I vividly remember the argument, if not the author, of an editorial I once read, in the years when I was a graduate student adjuncting for my living, on why we so chronically undervalue and underpay teachers. We have all had so many of them, the editorial pointed out, and we are all so intimately acquainted with their shortcomings over such a long and formative period of our childhood and adolescence that we all unconsciously assume we know how the job of teaching is to be done. This is next to saying that anyone can do it, or that we could do it better ourselves. The (seeming) transparency of the job breeds contempt, while investment banking, say, retains a spurious aura of arcane mystery — and a commensurate salary. Most of us never test either aspect of this prejudice, of course. But anyone who has ever taught knows that it is a professional skill one improves but never perfects, however long one does it; anyone who has ever been a parish priest for any length of time knows how complex and challenging the role can be. In both cases, the truly gifted make it look easy.

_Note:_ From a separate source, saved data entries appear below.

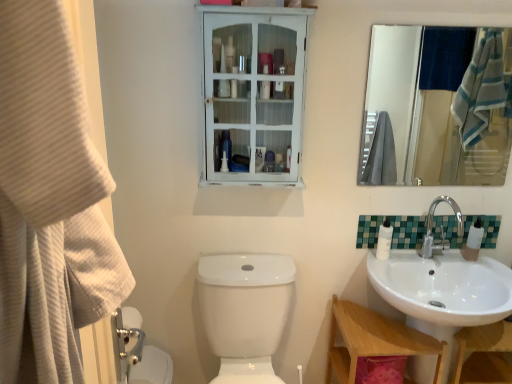 This screenshot has height=384, width=512. What are the coordinates of `empty space that is ontop of white distressed wood medicine cabinet at upper center` in the screenshot? It's located at (260, 8). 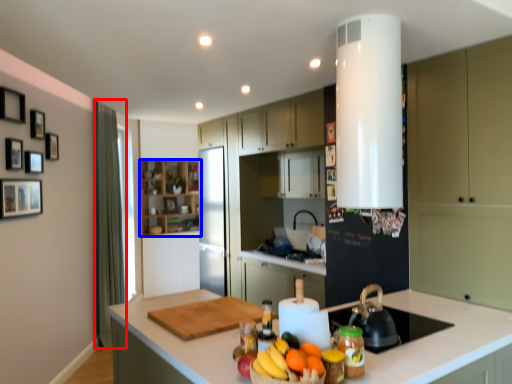 Question: Which of the following is the closest to the observer, curtain (highlighted by a red box) or cabinetry (highlighted by a blue box)?

Choices:
 (A) curtain
 (B) cabinetry

Answer: (A) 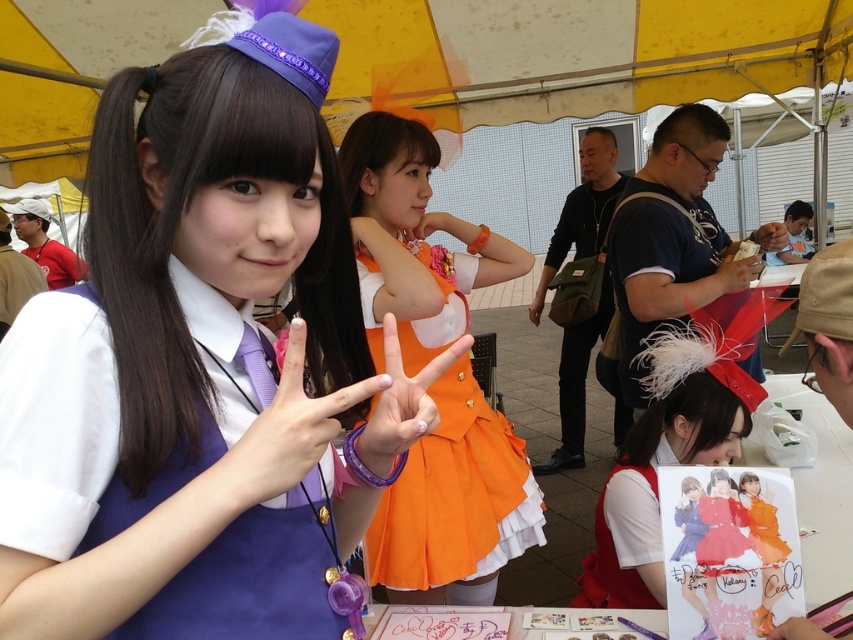 How distant is matte orange dress at center from matte black hand at center?

26.56 inches

Does matte orange dress at center have a larger size compared to matte black hand at center?

Indeed, matte orange dress at center has a larger size compared to matte black hand at center.

Does point (763, 397) come closer to viewer compared to point (735, 268)?

Yes.

The image size is (853, 640). Identify the location of matte orange dress at center. (666, 456).

Does matte purple dress at center lie in front of matte orange hand at center?

Yes, it is in front of matte orange hand at center.

How distant is matte purple dress at center from matte orange hand at center?

matte purple dress at center is 3.50 meters away from matte orange hand at center.

Find the location of a particular element. matte purple dress at center is located at coordinates (199, 368).

Does matte purple dress at center have a greater width compared to orange fabric hand at upper center?

Yes, matte purple dress at center is wider than orange fabric hand at upper center.

The image size is (853, 640). Describe the element at coordinates (199, 368) in the screenshot. I see `matte purple dress at center` at that location.

Who is more distant from viewer, (112, 76) or (445, 228)?

Point (445, 228)

Image resolution: width=853 pixels, height=640 pixels. Find the location of `matte purple dress at center`. matte purple dress at center is located at coordinates (199, 368). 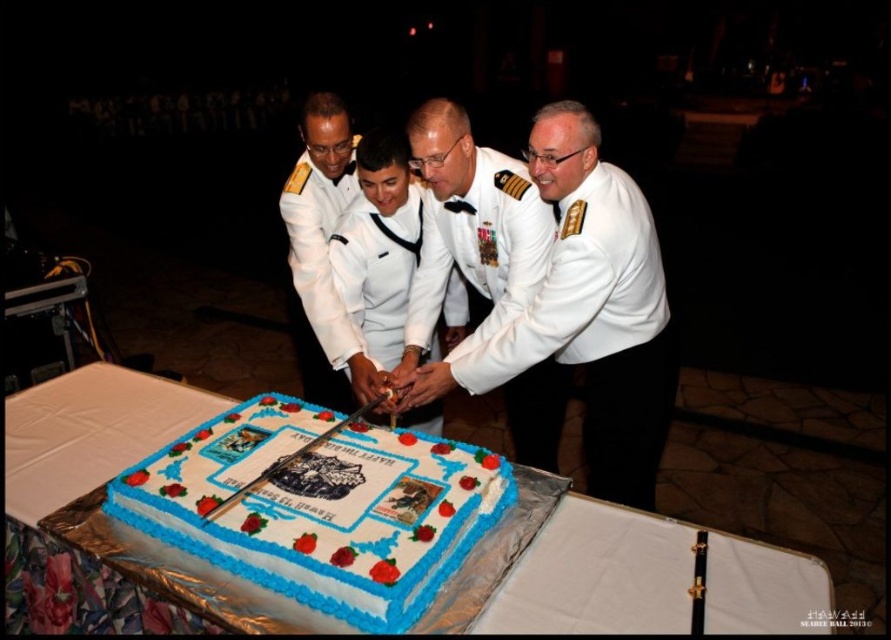 You are a photographer at the event and want to capture a photo where the white fondant cake at center and the white uniform at center are both visible. Based on their positions, which object should be placed on the left side of the photo frame?

The white fondant cake at center is to the left of the white uniform at center, so the cake should be placed on the left side of the photo frame to ensure both are visible.

You are a photographer at the event and want to capture a photo where the white glossy cake at center is clearly visible without being blocked by the white smooth uniform at center. Based on their positions, is this possible?

The white glossy cake at center is located above the white smooth uniform at center, so it is possible to capture the cake without obstruction by adjusting the camera angle slightly downward to avoid the uniform.

You are a photographer positioned at the back of the room. You want to take a photo of the white fondant cake at center and the white uniform at center so that both are clearly visible. Given that your camera has a depth of field that can sharply focus on objects within a 25 inch range, will both subjects be in focus?

The white fondant cake at center is 26.44 inches away from the white uniform at center. Since the distance between them exceeds the camera sensor depth of field range of 25 inches, only one of them can be in focus at a time. To capture both sharply, you might need to adjust your camera settings or use a different lens with a larger depth of field. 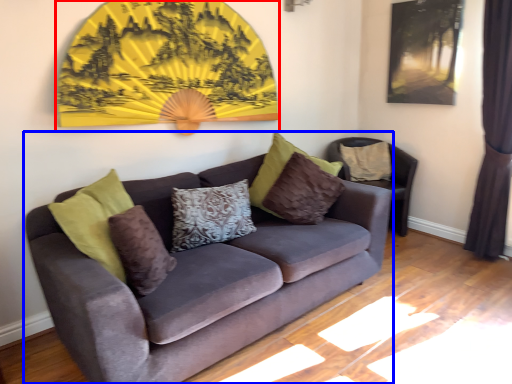 Question: Which of the following is the farthest to the observer, decor (highlighted by a red box) or studio couch (highlighted by a blue box)?

Choices:
 (A) decor
 (B) studio couch

Answer: (A) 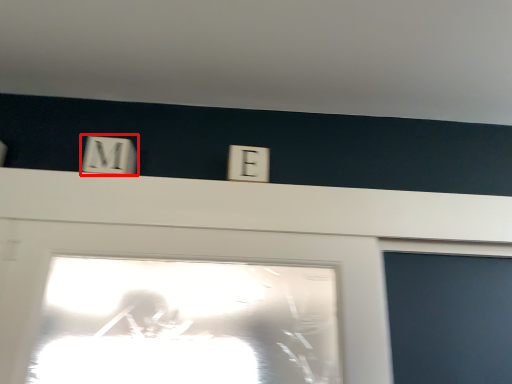 Question: From the image's perspective, considering the relative positions of light switch (annotated by the red box) and electric outlet in the image provided, where is light switch (annotated by the red box) located with respect to the staircase?

Choices:
 (A) below
 (B) above

Answer: (B) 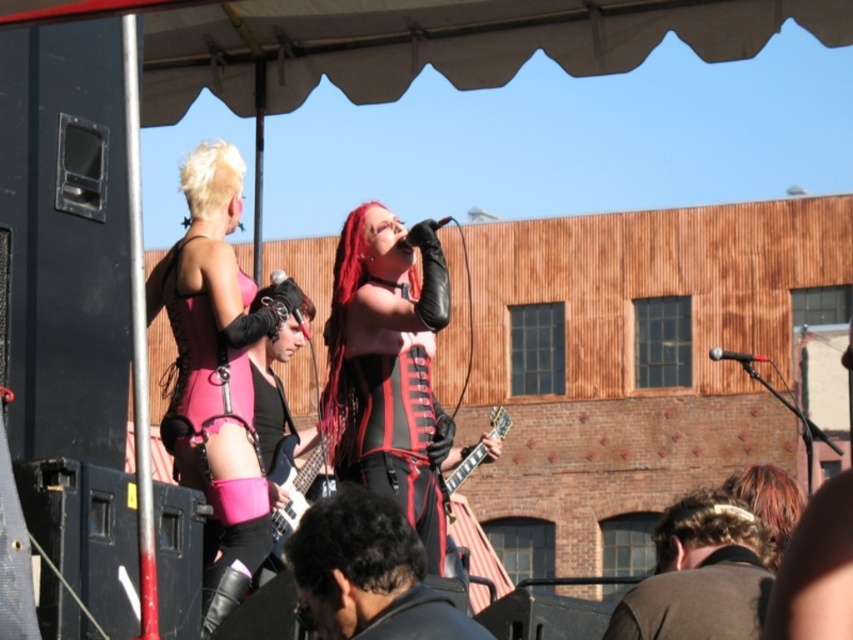 Question: Which object is closer to the camera taking this photo?

Choices:
 (A) shiny black guitar at center
 (B) black leather jacket at lower center

Answer: (B)

Question: Can you confirm if black leather jacket at lower center is positioned to the left of shiny black guitar at center?

Choices:
 (A) no
 (B) yes

Answer: (B)

Question: Is pink matte corset at upper left thinner than brown fur hat at center?

Choices:
 (A) no
 (B) yes

Answer: (B)

Question: Which of the following is the closest to the observer?

Choices:
 (A) black leather jacket at lower center
 (B) pink matte corset at upper left

Answer: (A)

Question: Does pink matte corset at upper left have a lesser width compared to brown fur hat at center?

Choices:
 (A) no
 (B) yes

Answer: (B)

Question: Which point is closer to the camera?

Choices:
 (A) (444, 481)
 (B) (238, 490)
 (C) (669, 614)
 (D) (434, 630)

Answer: (D) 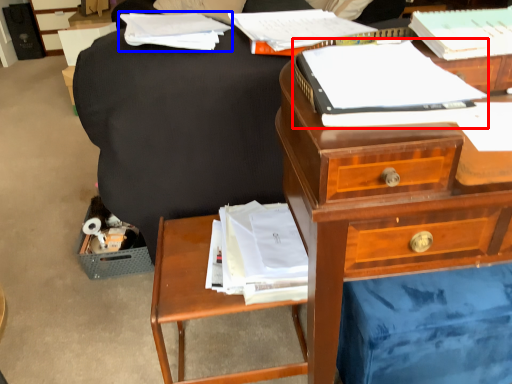 Question: Which point is further to the camera, paperback book (highlighted by a red box) or book (highlighted by a blue box)?

Choices:
 (A) paperback book
 (B) book

Answer: (B) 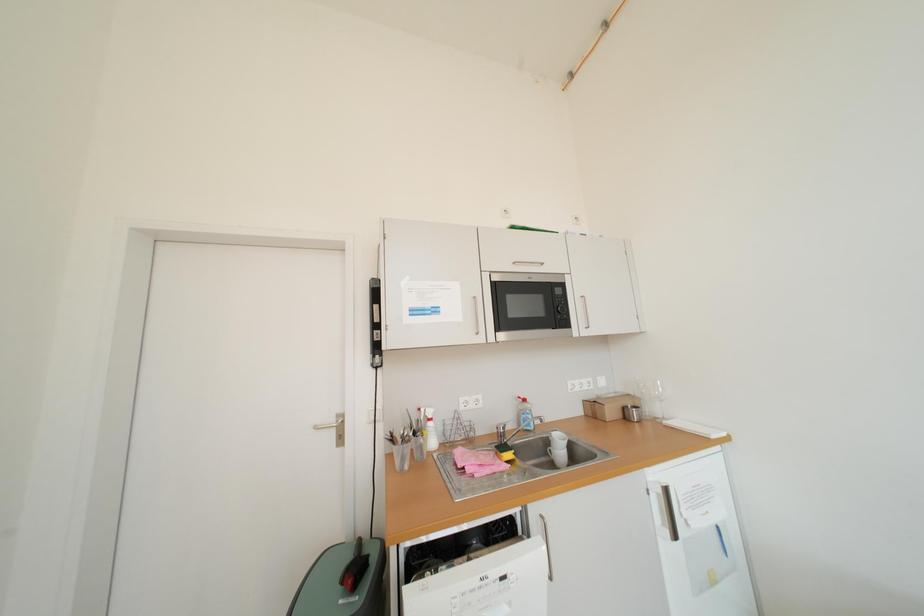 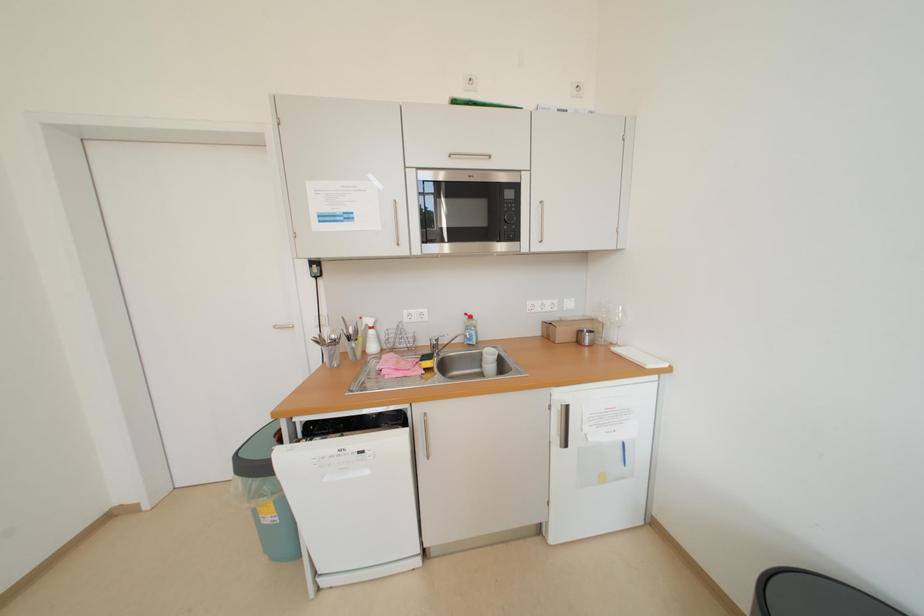 Question: What movement of the cameraman would produce the second image?

Choices:
 (A) Left
 (B) Right
 (C) Forward
 (D) Backward

Answer: (B) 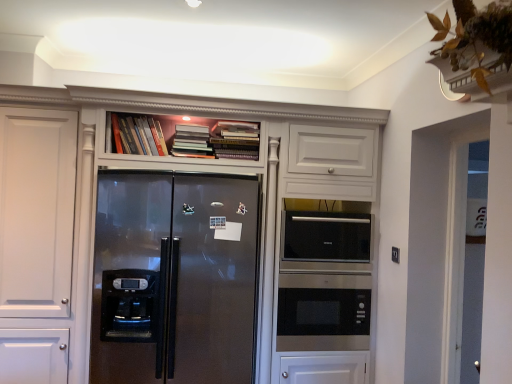 What do you see at coordinates (326, 237) in the screenshot?
I see `sleek stainless steel microwave at center` at bounding box center [326, 237].

This screenshot has width=512, height=384. What do you see at coordinates (323, 314) in the screenshot?
I see `stainless steel microwave at center` at bounding box center [323, 314].

The height and width of the screenshot is (384, 512). Describe the element at coordinates (234, 140) in the screenshot. I see `hardcover books at upper center, the first book viewed from the right` at that location.

What is the approximate height of hardcover books at upper center, the first book viewed from the left?

The height of hardcover books at upper center, the first book viewed from the left, is 8.94 inches.

What do you see at coordinates (136, 135) in the screenshot?
I see `hardcover books at upper center, the first book viewed from the left` at bounding box center [136, 135].

Find the location of a particular element. This screenshot has width=512, height=384. hardcover books at upper center, which is the 2th book in right-to-left order is located at coordinates (191, 141).

In order to click on sleek stainless steel microwave at center in this screenshot , I will do `click(326, 237)`.

Is satin black refrigerator at center outside of hardcover books at upper center, the third book positioned from the left?

Indeed, satin black refrigerator at center is completely outside hardcover books at upper center, the third book positioned from the left.

Could you tell me if satin black refrigerator at center is turned towards hardcover books at upper center, the third book positioned from the left?

No, satin black refrigerator at center is not oriented towards hardcover books at upper center, the third book positioned from the left.

From the image's perspective, which one is positioned higher, satin black refrigerator at center or hardcover books at upper center, the first book viewed from the right?

hardcover books at upper center, the first book viewed from the right.

Is satin black refrigerator at center to the right of hardcover books at upper center, the first book viewed from the right, from the viewer's perspective?

In fact, satin black refrigerator at center is to the left of hardcover books at upper center, the first book viewed from the right.

Is stainless steel microwave at center at the back of hardcover books at upper center, the first book viewed from the right?

hardcover books at upper center, the first book viewed from the right, is not turned away from stainless steel microwave at center.

From a real-world perspective, is hardcover books at upper center, the first book viewed from the right, physically above stainless steel microwave at center?

Yes, from a real-world perspective, hardcover books at upper center, the first book viewed from the right, is over stainless steel microwave at center

Considering the sizes of objects hardcover books at upper center, the third book positioned from the left, and stainless steel microwave at center in the image provided, who is taller, hardcover books at upper center, the third book positioned from the left, or stainless steel microwave at center?

With more height is stainless steel microwave at center.

Which object is positioned more to the right, sleek stainless steel microwave at center or satin white cabinet at upper center?

sleek stainless steel microwave at center.

Which is in front, sleek stainless steel microwave at center or satin white cabinet at upper center?

satin white cabinet at upper center is closer to the camera.

Can you see sleek stainless steel microwave at center touching satin white cabinet at upper center?

No.

From a real-world perspective, is sleek stainless steel microwave at center positioned above or below satin white cabinet at upper center?

From a real-world perspective, sleek stainless steel microwave at center is physically above satin white cabinet at upper center.

From the picture: Considering the sizes of sleek stainless steel microwave at center and hardcover books at upper center, marked as the 3th book in a right-to-left arrangement, in the image, is sleek stainless steel microwave at center wider or thinner than hardcover books at upper center, marked as the 3th book in a right-to-left arrangement,?

Considering their sizes, sleek stainless steel microwave at center looks broader than hardcover books at upper center, marked as the 3th book in a right-to-left arrangement.

Considering the relative positions of sleek stainless steel microwave at center and hardcover books at upper center, marked as the 3th book in a right-to-left arrangement, in the image provided, is sleek stainless steel microwave at center behind hardcover books at upper center, marked as the 3th book in a right-to-left arrangement,?

Yes, it is behind hardcover books at upper center, marked as the 3th book in a right-to-left arrangement.

From the picture: Is sleek stainless steel microwave at center located outside hardcover books at upper center, marked as the 3th book in a right-to-left arrangement?

sleek stainless steel microwave at center is positioned outside hardcover books at upper center, marked as the 3th book in a right-to-left arrangement.

From the image's perspective, is sleek stainless steel microwave at center on top of hardcover books at upper center, marked as the 3th book in a right-to-left arrangement?

No, from the image's perspective, sleek stainless steel microwave at center is not on top of hardcover books at upper center, marked as the 3th book in a right-to-left arrangement.

How much distance is there between satin white cabinet at upper center and sleek stainless steel microwave at center?

satin white cabinet at upper center and sleek stainless steel microwave at center are 18.31 inches apart.

How different are the orientations of satin white cabinet at upper center and sleek stainless steel microwave at center in degrees?

satin white cabinet at upper center and sleek stainless steel microwave at center are facing 0.771 degrees away from each other.

Which of these two, satin white cabinet at upper center or sleek stainless steel microwave at center, is smaller?

sleek stainless steel microwave at center is smaller.

This screenshot has height=384, width=512. I want to click on appliance that appears behind the satin white cabinet at upper center, so pyautogui.click(x=326, y=237).

Is satin black refrigerator at center facing towards sleek stainless steel microwave at center?

No, satin black refrigerator at center is not turned towards sleek stainless steel microwave at center.

Between satin black refrigerator at center and sleek stainless steel microwave at center, which one appears on the left side from the viewer's perspective?

From the viewer's perspective, satin black refrigerator at center appears more on the left side.

Is point (242, 242) more distant than point (346, 222)?

That is False.

Is satin black refrigerator at center further to camera compared to sleek stainless steel microwave at center?

No, satin black refrigerator at center is closer to the viewer.

This screenshot has height=384, width=512. In the image, there is a hardcover books at upper center, the first book viewed from the left. What are the coordinates of `refrigerator below it (from a real-world perspective)` in the screenshot? It's located at (174, 277).

Does point (140, 122) come in front of point (152, 240)?

No, (140, 122) is behind (152, 240).

Which object is wider, hardcover books at upper center, the first book viewed from the left, or satin black refrigerator at center?

With larger width is satin black refrigerator at center.

Where is `the 2nd book behind the satin black refrigerator at center`? the 2nd book behind the satin black refrigerator at center is located at coordinates (234, 140).

You are a GUI agent. You are given a task and a screenshot of the screen. Output one action in this format:
    pyautogui.click(x=<x>, y=<y>)
    Task: Click on the microwave oven below the hardcover books at upper center, the first book viewed from the right (from a real-world perspective)
    The image size is (512, 384).
    Given the screenshot: What is the action you would take?
    pyautogui.click(x=323, y=314)

When comparing their distances from satin black refrigerator at center, does satin white cabinet at upper center or hardcover books at upper center, arranged as the second book when viewed from the left, seem further?

Based on the image, hardcover books at upper center, arranged as the second book when viewed from the left, appears to be further to satin black refrigerator at center.

Considering their positions, is hardcover books at upper center, the third book positioned from the left, positioned closer to sleek stainless steel microwave at center than hardcover books at upper center, which is the 2th book in right-to-left order?

hardcover books at upper center, the third book positioned from the left, is closer to sleek stainless steel microwave at center.

Based on the photo, from the image, which object appears to be nearer to sleek stainless steel microwave at center, satin black refrigerator at center or satin white cabinet at upper center?

satin white cabinet at upper center lies closer to sleek stainless steel microwave at center than the other object.

Estimate the real-world distances between objects in this image. Which object is closer to hardcover books at upper center, marked as the 3th book in a right-to-left arrangement, satin black refrigerator at center or hardcover books at upper center, which is the 2th book in right-to-left order?

hardcover books at upper center, which is the 2th book in right-to-left order, is closer to hardcover books at upper center, marked as the 3th book in a right-to-left arrangement.

Which object lies further to the anchor point hardcover books at upper center, the first book viewed from the right, stainless steel microwave at center or hardcover books at upper center, which is the 2th book in right-to-left order?

Based on the image, stainless steel microwave at center appears to be further to hardcover books at upper center, the first book viewed from the right.

Considering their positions, is sleek stainless steel microwave at center positioned closer to satin black refrigerator at center than hardcover books at upper center, marked as the 3th book in a right-to-left arrangement?

Based on the image, sleek stainless steel microwave at center appears to be nearer to satin black refrigerator at center.

When comparing their distances from hardcover books at upper center, the third book positioned from the left, does sleek stainless steel microwave at center or hardcover books at upper center, which is the 2th book in right-to-left order, seem closer?

hardcover books at upper center, which is the 2th book in right-to-left order, lies closer to hardcover books at upper center, the third book positioned from the left, than the other object.

Considering their positions, is hardcover books at upper center, which is the 2th book in right-to-left order, positioned closer to hardcover books at upper center, marked as the 3th book in a right-to-left arrangement, than satin black refrigerator at center?

hardcover books at upper center, which is the 2th book in right-to-left order.

Identify the location of book between hardcover books at upper center, the first book viewed from the right, and stainless steel microwave at center, in the vertical direction. The width and height of the screenshot is (512, 384). (191, 141).

This screenshot has height=384, width=512. In order to click on microwave oven between hardcover books at upper center, the first book viewed from the left, and sleek stainless steel microwave at center from left to right in this screenshot , I will do `click(323, 314)`.

Locate an element on the screen. Image resolution: width=512 pixels, height=384 pixels. cupboard between hardcover books at upper center, arranged as the second book when viewed from the left, and stainless steel microwave at center from top to bottom is located at coordinates (185, 246).

Identify the location of microwave oven situated between satin white cabinet at upper center and sleek stainless steel microwave at center from left to right. (323, 314). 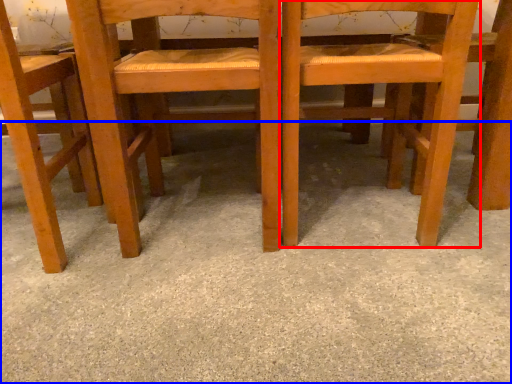 Question: Which point is closer to the camera, chair (highlighted by a red box) or concrete (highlighted by a blue box)?

Choices:
 (A) chair
 (B) concrete

Answer: (B) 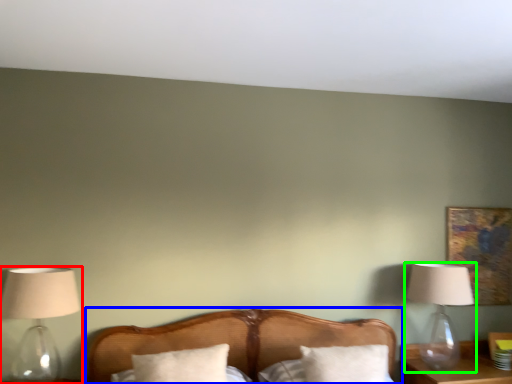 Question: Considering the real-world distances, which object is farthest from lamp (highlighted by a red box)? bed (highlighted by a blue box) or lamp (highlighted by a green box)?

Choices:
 (A) bed
 (B) lamp

Answer: (B) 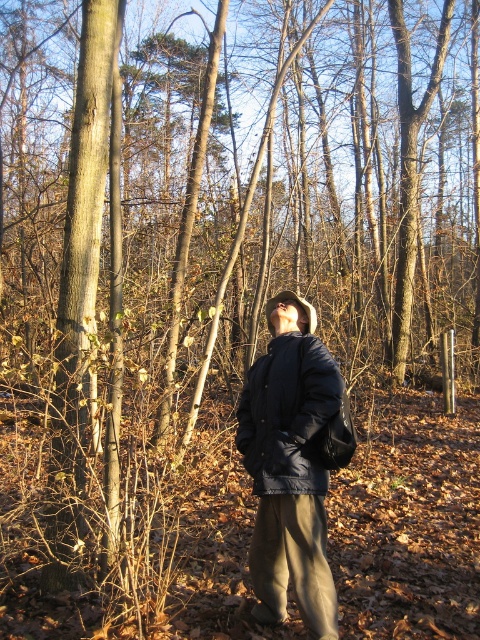 Who is lower down, matte black jacket at center or smooth brown bark at center?

matte black jacket at center is below.

Does matte black jacket at center have a greater height compared to smooth brown bark at center?

No, matte black jacket at center is not taller than smooth brown bark at center.

Describe the element at coordinates (289, 465) in the screenshot. The height and width of the screenshot is (640, 480). I see `matte black jacket at center` at that location.

I want to click on matte black jacket at center, so click(x=289, y=465).

Is smooth brown bark at center in front of navy blue quilted jacket at center?

No, it is not.

Does smooth brown bark at center appear over navy blue quilted jacket at center?

Indeed, smooth brown bark at center is positioned over navy blue quilted jacket at center.

Is point (59, 481) in front of point (300, 344)?

That is False.

What are the coordinates of `smooth brown bark at center` in the screenshot? It's located at (80, 291).

Which is above, matte black jacket at center or navy blue quilted jacket at center?

navy blue quilted jacket at center

Between point (317, 570) and point (290, 480), which one is positioned behind?

Point (290, 480)

The width and height of the screenshot is (480, 640). What do you see at coordinates (289, 465) in the screenshot?
I see `matte black jacket at center` at bounding box center [289, 465].

Identify the location of matte black jacket at center. The image size is (480, 640). (289, 465). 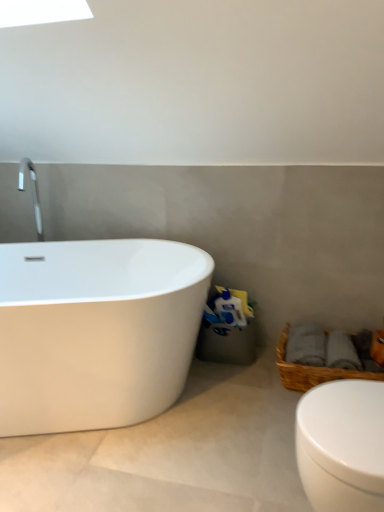 Question: Is white glossy toilet at lower right positioned beyond the bounds of woven brown basket at lower right?

Choices:
 (A) yes
 (B) no

Answer: (A)

Question: Does white glossy toilet at lower right have a greater width compared to woven brown basket at lower right?

Choices:
 (A) no
 (B) yes

Answer: (A)

Question: Is white glossy toilet at lower right oriented towards woven brown basket at lower right?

In Evensong: People, Discoveries, and Reflections on the Church of England, perhaps the most appealing aspect of Richard Morris’ description, particularly of his own father, but also of an entire circle of post-war clergy whom his father knew or worked with, is a kind of cheerful social competence. This had nothing to do with placid fantasies of ivy-covered rectories: Morris’s mother worked throughout his life as a drama teacher, and the parishes he describes were either grim inner-city neighborhoods or purpose-built new suburbs. But the distant cousin, I believe, of that old sociability can still be observed among those who have been ordained for decades in the Church of England: the professional ability, whether one is privately a people-person or a cantankerous loner, to take on a school assembly, a full church hall, an unexpected funeral, a meeting of community organizers, or a combination of all of the above in quick succession, as a regular and expected part of one’s daily life and work. So long as church leadership continues to provide a path out of direct ministry, or to appoint its leadership from the barely ordained and credentialed elsewhere, it incentivizes and rewards those who have and who want to have least to do with its people, and it relegates its parish clergy who have that experience to the margins of its capacity to make collective institutional decisions. Privately, I do not believe the leadership of either the Episcopal Church or the Church of England really requires more managerial experience or expertise: what it requires, amidst the catastrophes of these latter days, is the ability to speak “human,” as it were, to real people about God, and to speak humanly to and about one another.
Wonderful, thank you for this.
Doctor, I disagree. May someone equally skilled in the art speak in contrast to your remarks. Please know that you are always most welcome at our (un-riven) coffee hour, every Sunday after 10:30 Mass.